In essence, F12 is capable of hiding from the human immune system (because of the deletion of the T cell epitope), and thus does not lead to the same adverse side effects as natural, unmodified lysins.

As the first lysin-based treatment, F12 can be utilized numerous times on a single patient and is thus perfect for treating specifically persistent infections that are sensitive and resistant to drugs.

According to preclinical studies, the efficacy of the F12 antibacterial agent does not reduce with repeated doses, whereas a couple of other anti-MRSA lysin treatments being tested in clinical trials are simply developed to be used only a single time.
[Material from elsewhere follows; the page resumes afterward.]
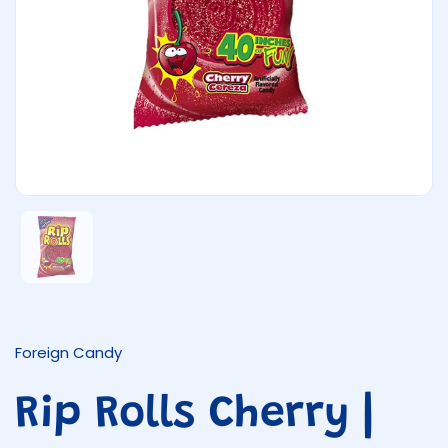
Show slide 1
Foreign Candy
Rip Rolls Cherry |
We have engineered this super potent, super effective anti-MRSA biotherapeutic, and we’ve done it in a way that renders it compatible with and largely invisible to the human immune system. By making it a safer drug, we've enabled the possibility of dosing multiple times in order to treat even the most highly refractory infections.”

Karl Griswold, Study Corresponding Author and Associate Professor of Engineering, Thayer School of Engineering at Dartmouth

The study titled, “Globally deimmunized lysostaphin evades human immune surveillance and enables highly efficacious repeat dosing,” was recently published in the Science Advances journal. It was the outcome of two grants from the National Institutes of Health (NIH) totaling $1.7 million.

The study also describes the positive outcomes of the treatment in rabbits, mice that have partially humanized immune systems, and research works with extracted human immune cells.

According to Griswold, the antibacterial agent may soon be available for human clinical trials by 2023.

This is the first report of a translation-ready deimmunized lysin, and F12 has serious, bonafide clinical potential.”

Karl Griswold, Study Corresponding Author and Associate Professor of Engineering, Thayer School of Engineering at Dartmouth

Additional studies of the F12 antibacterial agent will look at the synergy with standard-of-care antibacterial chemotherapies; initial outcomes indicate that the combinations are highly strong and inhibit drug-resistance phenotypes.